On top of that, my boyfriend took me on an epic date day. Flowers (roses!) my favorite chocolates, some hard cider and a controller for the Wii that lets me play old Nintendo games from the Nintendo store. He also replaced the battery in my memory card for the N64 and we got games for that.

On top off all that awesome? he took me to see The Avengers and it was so good. I'm STILL thinking about that movie and I saw it on Friday. Then when we got home we watched Captain America and I suddenly have so much love for HIS character (he's the only one who's movie I haven't seen so I was having much less feels for him.)

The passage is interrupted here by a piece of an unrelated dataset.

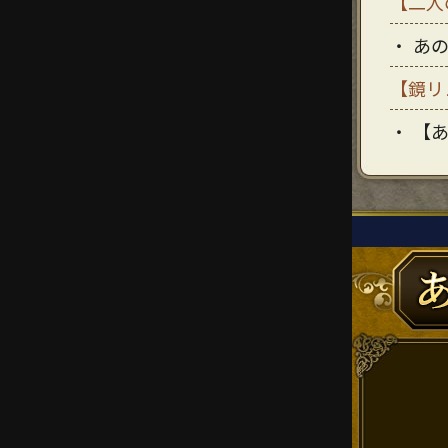
【二人
あ
【鏡リ
【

I'm working on another blanket. Getting ideas for a new project. Just generally being happy and content. I'm going to have to replace one of my cars tired but I'm almost completely caught up on bills so it's not even a big deal to me. After I pay about $200 to the internet bill ($140 of which my brother will have to pay me back because it back-charges from when it was his bill and not mine) I'll just have to keep up with my month to month payments. No more late feels, no more worrying about my phone getting shut off. Life is just getting better. After I'm caught up my bills will only be about $200 a month. that's only 1/4 of my paycheck with the hours I'm pulling right now. I may be able to start helping with my car even if I DON'T get a second job. But I'm still trying to. 15 hours a week at any minimum wage job will easily cover my car. Nothing else, so I'll have to try to get a job around the area I already spend time at to save me the extra gas.

Rob drove home halfway home last night. I'm going to help him get some driving confidence :) Then help him study to get his permit and then help him study and practice to get his license. I don't expect THAT to happen quickly, but if he's capable of driving I at least know he'll be able to take me to the hospital if I'm injured, or drive me to walmart to get medicine if I have a really bad headache. Feeling lots of pride for my baby.

Life, guys. It's fucking good.

(Also, did I ever mention that despite my fight to get off of closes I've accepted the position and now closing has been 100x's better. I love my new night manager, I don't mind my job because it's EASY and hey, I got 2 days requested off every week and I'm still getting 40 hours. Can't argue with that one. One of those days is even friday.